Political Commentator John Whitby gave his views on the matter…
Sputnik: Will loosening quarantine restrictions on foreign travellers coming to the UK caused a spike in coronavirus infections?
John Whitby: Unless there is a huge upturn in the number of people coming to the UK, which I would doubt; I can’t see that it is going to make a huge difference.
I don’t think that it is necessarily the right thing, I think that they are being very heavily pressured by the travel industry, but if people are sensible around the world; then there is going to be very little international travel.
Sputnik: How will consumer behaviour in the UK change after the coronavirus pandemic?
John Whitby: What will probably happen; is that there will be a sudden spike with people rushing out because the shops are open, but I think that once that initial surge is over, things will drop back considerably.
I don’t think anyone really knows the long-term impact that the coronavirus pandemic will have on the high street and on the hospitality industry, and I think that we have got a very nasty shock coming economically.
Sputnik: What is your take on the controversy surrounding Prime Minister Boris Johnson’s chief political adviser Dominic Cummings?

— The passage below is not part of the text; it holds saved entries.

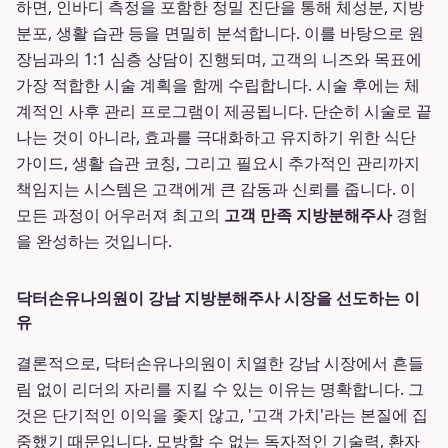
하면, 인바디 측정을 포함한 정밀 진단을 통해 체성분, 지방
분포, 생활 습관 등을 면밀히 분석합니다. 이를 바탕으로 원
장님과의 1:1 심층 상담이 진행되며, 고객의 니즈와 목표에
가장 적합한 시술 계획을 함께 수립합니다. 시술 후에는 체
계적인 사후 관리 프로그램이 제공됩니다. 단순히 시술로 끝
나는 것이 아니라, 효과를 극대화하고 유지하기 위한 식단
가이드, 생활 습관 코칭, 그리고 필요시 추가적인 관리까지
책임지는 시스템은 고객에게 큰 감동과 신뢰를 줍니다. 이
모든 과정이 어우러져 최고의
고객 만족 지방분해주사
경험
을 완성하는 것입니다.
닥터손유나의원이 강남 지방분해주사 시장을 선도하는 이
유
결론적으로, 닥터손유나의원이 치열한 강남 시장에서 흔들
림 없이 리더의 자리를 지킬 수 있는 이유는 명확합니다. 그
것은 단기적인 이익을 좇지 않고, '고객 가치'라는 본질에 집
중했기 때문입니다. 모방할 수 없는 독자적인 기술력, 환자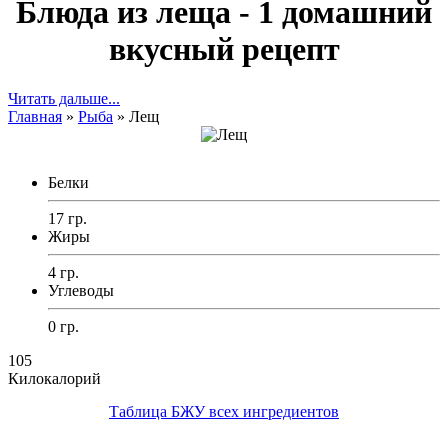
Блюда из леща - 1 домашний
вкусный рецепт
Читать дальше...
Главная
»
Рыба
»
Лещ
Белки
17 гр.
Жиры
4 гр.
Углеводы
0 гр.
105
Килокалорий
Таблица БЖУ всех ингредиентов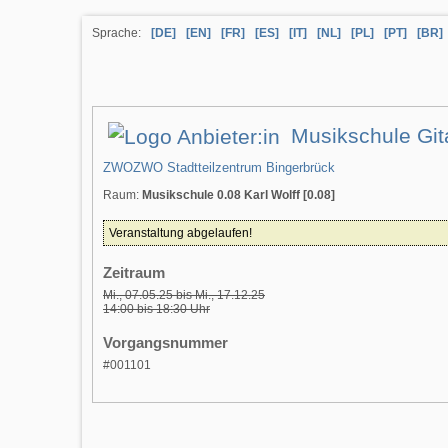
Sprache:
[DE]
[EN]
[FR]
[ES]
[IT]
[NL]
[PL]
[PT]
[BR]
Musikschule Gita
ZWOZWO Stadtteilzentrum Bingerbrück
Raum:
Musikschule 0.08 Karl Wolff [0.08]
Veranstaltung abgelaufen!
Zeitraum
Mi., 07.05.25 bis Mi., 17.12.25
14:00 bis 18:30 Uhr
Vorgangsnummer
#001101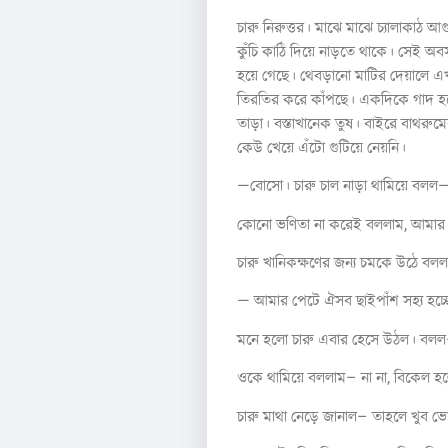
চারু নিরুত্তর। মাঝে মাঝে চ্যালাকাঠ
কুঁচি কাঠি দিয়ে নাড়তে থাকে। সেই 
হয়ে গেছে। থেবড়ানো মাটির দেয়ালে এখা
তিরতির করে কাঁপছে। একদিকে গাদ হয়ে প
তাড়া। বস্তাখানেক তুষ। বাইরে বাথরু
কেউ খেয়ে এঁটো গুটিয়ে নেয়নি।
—বোসো। চারু চাল নাড়া থামিয়ে বলল
কোনো ভণিতা না করেই বললাম, আমার ম
চারু খানিকক্ষণের জন্য চমকে উঠে বলল—
— আমার পেটে ঐসব ছাইপাঁশ সহ্য হচ্ছে
মনে হলো চারু এবার হেসে উঠল। বলল—
ওকে থামিয়ে বললাম– না না, বিকেল হ
চারু মাথা নেড়ে জানাল– তাহলে খুব ভ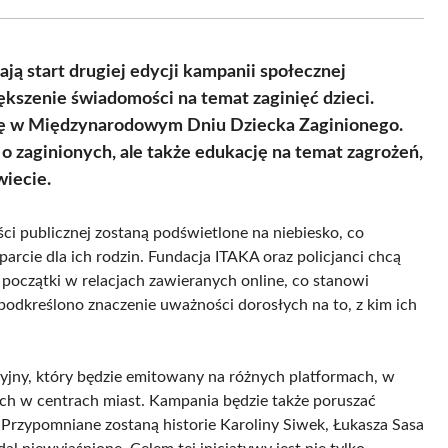
Facebook
X
Pinterest
WhatsApp
LinkedIn
Email
(Twitter)
ją start drugiej edycji kampanii społecznej
kszenie świadomości na temat zaginięć dzieci.
się w Międzynarodowym Dniu Dziecka Zaginionego.
o zaginionych, ale także edukację na temat zagrożeń,
wiecie.
i publicznej zostaną podświetlone na niebiesko, co
parcie dla ich rodzin. Fundacja ITAKA oraz policjanci chcą
 początki w relacjach zawieranych online, co stanowi
podkreślono znaczenie uważności dorosłych na to, z kim ich
yjny, który będzie emitowany na różnych platformach, w
ch w centrach miast. Kampania będzie także poruszać
i. Przypomniane zostaną historie Karoliny Siwek, Łukasza Sasa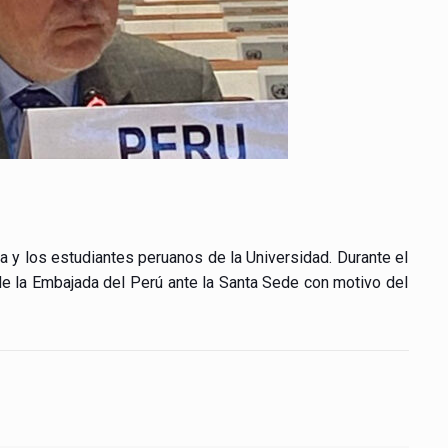
a y los estudiantes peruanos de la Universidad. Durante el
 de la Embajada del Perú ante la Santa Sede con motivo del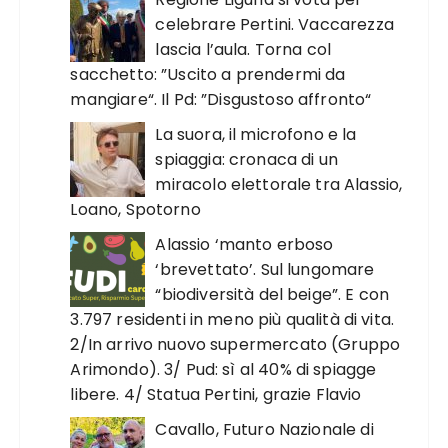
celebrare Pertini. Vaccarezza
lascia l’aula. Torna col
sacchetto: ”Uscito a prendermi da
mangiare“. Il Pd: ”Disgustoso affronto“
La suora, il microfono e la
spiaggia: cronaca di un
miracolo elettorale tra Alassio,
Loano, Spotorno
Alassio ‘manto erboso
‘brevettato’. Sul lungomare
“biodiversità del beige”. E con
3.797 residenti in meno più qualità di vita.
2/In arrivo nuovo supermercato (Gruppo
Arimondo). 3/ Pud: sì al 40% di spiagge
libere. 4/ Statua Pertini, grazie Flavio
Cavallo, Futuro Nazionale di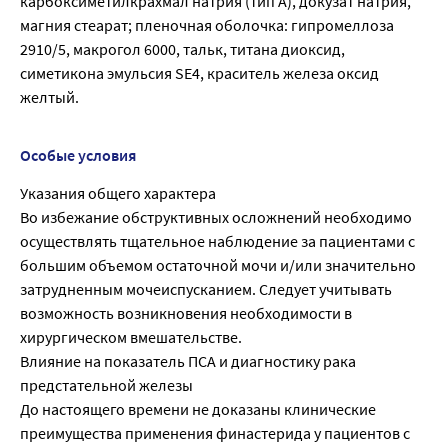
карбоксиметилкрахмал натрия (тип А), докузат натрия,
магния стеарат; пленочная оболочка: гипромеллоза
2910/5, макрогол 6000, тальк, титана диоксид,
симетикона эмульсия SE4, краситель железа оксид
желтый.
Особые условия
Указания общего характера
Во избежание обструктивных осложнений необходимо
осуществлять тщательное наблюдение за пациентами с
большим объемом остаточной мочи и/или значительно
затрудненным мочеиспусканием. Следует учитывать
возможность возникновения необходимости в
хирургическом вмешательстве.
Влияние на показатель ПСА и диагностику рака
предстательной железы
До настоящего времени не доказаны клинические
преимущества применения финастерида у пациентов с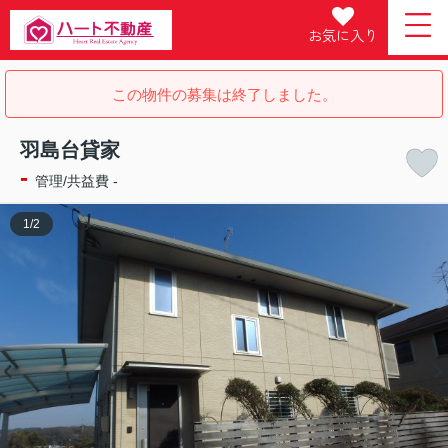
お気に入り
この物件の募集は終了しました。
羽島台貸家
-
管理/共益費 -
1
/
2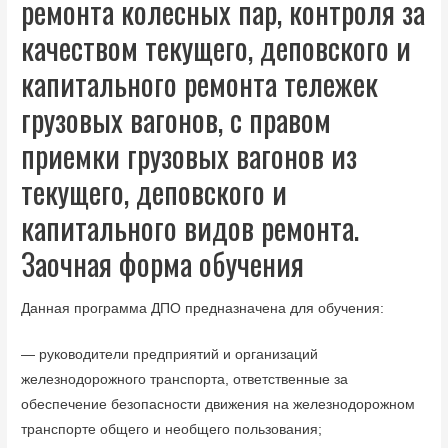
ремонта колесных пар, контроля за
качеством текущего, деповского и
капитального ремонта тележек
грузовых вагонов, с правом
приемки грузовых вагонов из
текущего, деповского и
капитального видов ремонта.
Заочная форма обучения
Данная программа ДПО предназначена для обучения:
— руководители предприятий и организаций
железнодорожного транспорта, ответственные за
обеспечение безопасности движения на железнодорожном
транспорте общего и необщего пользования;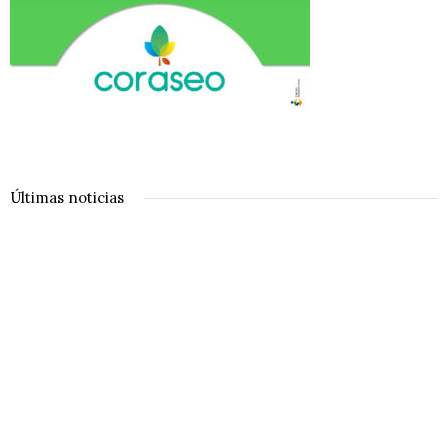
Últimas noticias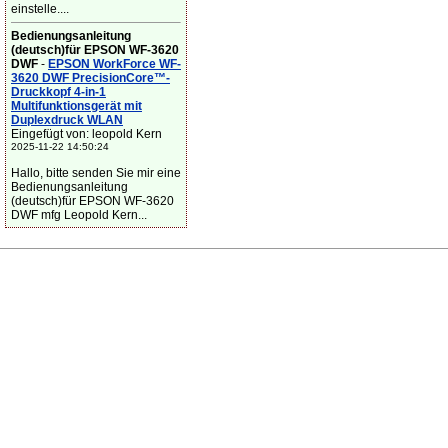
einstelle....
Bedienungsanleitung
(deutsch)für EPSON WF-3620
DWF
-
EPSON WorkForce WF-
3620 DWF PrecisionCore™-
Druckkopf 4-in-1
Multifunktionsgerät mit
Duplexdruck WLAN
Eingefügt von: leopold Kern
2025-11-22 14:50:24
Hallo, bitte senden Sie mir eine
Bedienungsanleitung
(deutsch)für EPSON WF-3620
DWF mfg Leopold Kern...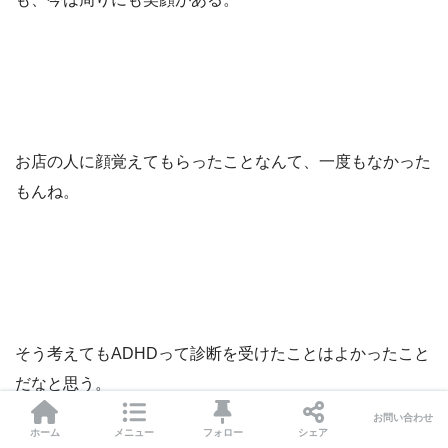
お店の人に顔覚えてもらったことなんて、一度もなかった
もんね。
そう考えてもADHDって診断を受けたことはよかったこと
だなと思う。
お問い合わせ
ホーム
メニュー
フォロー
シェア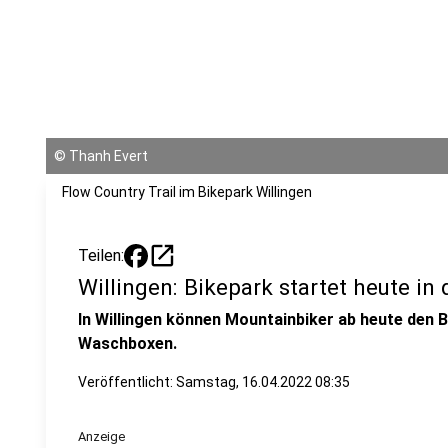
©
Thanh Evert
Flow Country Trail im Bikepark Willingen
open_in_new
Teilen:
Willingen: Bikepark startet heute in 
In Willingen können Mountainbiker ab heute den B
Waschboxen.
Veröffentlicht:
Samstag, 16.04.2022 08:35
Anzeige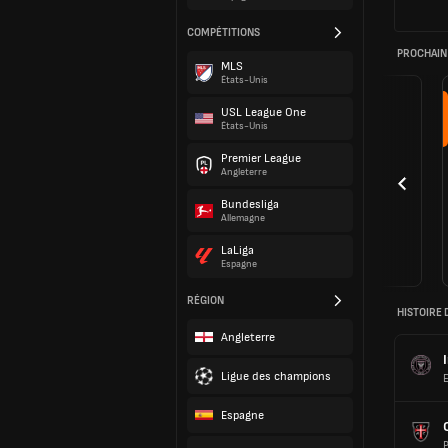
COMPÉTITIONS
PROCHAIN
MLS
États-Unis
USL League One
États-Unis
Premier League
Angleterre
Bundesliga
Allemagne
LaLiga
Espagne
RÉGION
HISTOIRE 
Angleterre
Ligue des champions
E
Espagne
P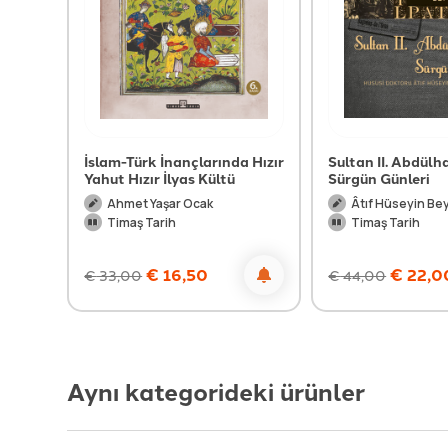
Paşa
İslam-Türk İnançlarında Hızır
Sultan II. Abdülh
Yahut Hızır İlyas Kültü
Sürgün Günleri
Ahmet Yaşar Ocak
Âtıf Hüseyin Be
Timaş Tarih
Timaş Tarih
€
16,50
€
22,0
€
33,00
€
44,00
Aynı kategorideki ürünler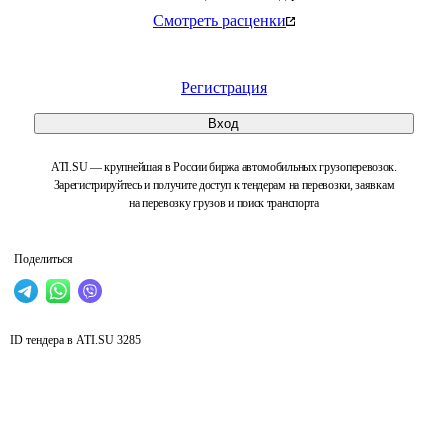
Смотреть расценки
Регистрация
Вход
ATI.SU — крупнейшая в России биржа автомобильных грузоперевозок.
Зарегистрируйтесь и получите доступ к тендерам на перевозки, заявкам
на перевозку грузов и поиск транспорта
Поделиться
ID тендера в ATI.SU
3285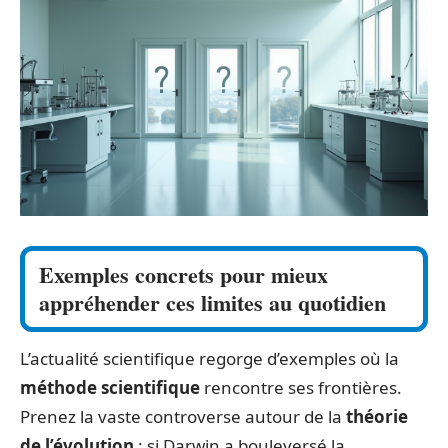
Exemples concrets pour mieux
appréhender ces limites au quotidien
L’actualité scientifique regorge d’exemples où la
méthode scientifique
rencontre ses frontières.
Prenez la vaste controverse autour de la
théorie
de l’évolution
: si Darwin a bouleversé la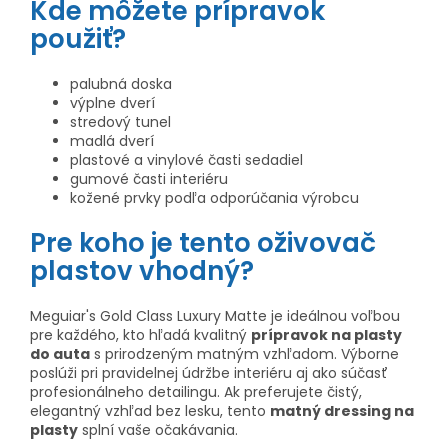
Kde môžete prípravok
použiť?
palubná doska
výplne dverí
stredový tunel
madlá dverí
plastové a vinylové časti sedadiel
gumové časti interiéru
kožené prvky podľa odporúčania výrobcu
Pre koho je tento oživovač
plastov vhodný?
Meguiar's Gold Class Luxury Matte je ideálnou voľbou
pre každého, kto hľadá kvalitný
prípravok na plasty
do auta
s prirodzeným matným vzhľadom. Výborne
poslúži pri pravidelnej údržbe interiéru aj ako súčasť
profesionálneho detailingu. Ak preferujete čistý,
elegantný vzhľad bez lesku, tento
matný dressing na
plasty
splní vaše očakávania.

John Whitby: I have a sneaking feeling, bearing in mind where we are; and this goes back to Brexit, at the end of this month we are supposed to either have a deal with the EU, or be walking away, and Dominic Cummings is one of the major architects of that, and one of the strongest proponents of that.
I think that people saw an opportunity to use the COVID-19 situation, and his travelling to Durham, to try and remove him from the chessboard as it were.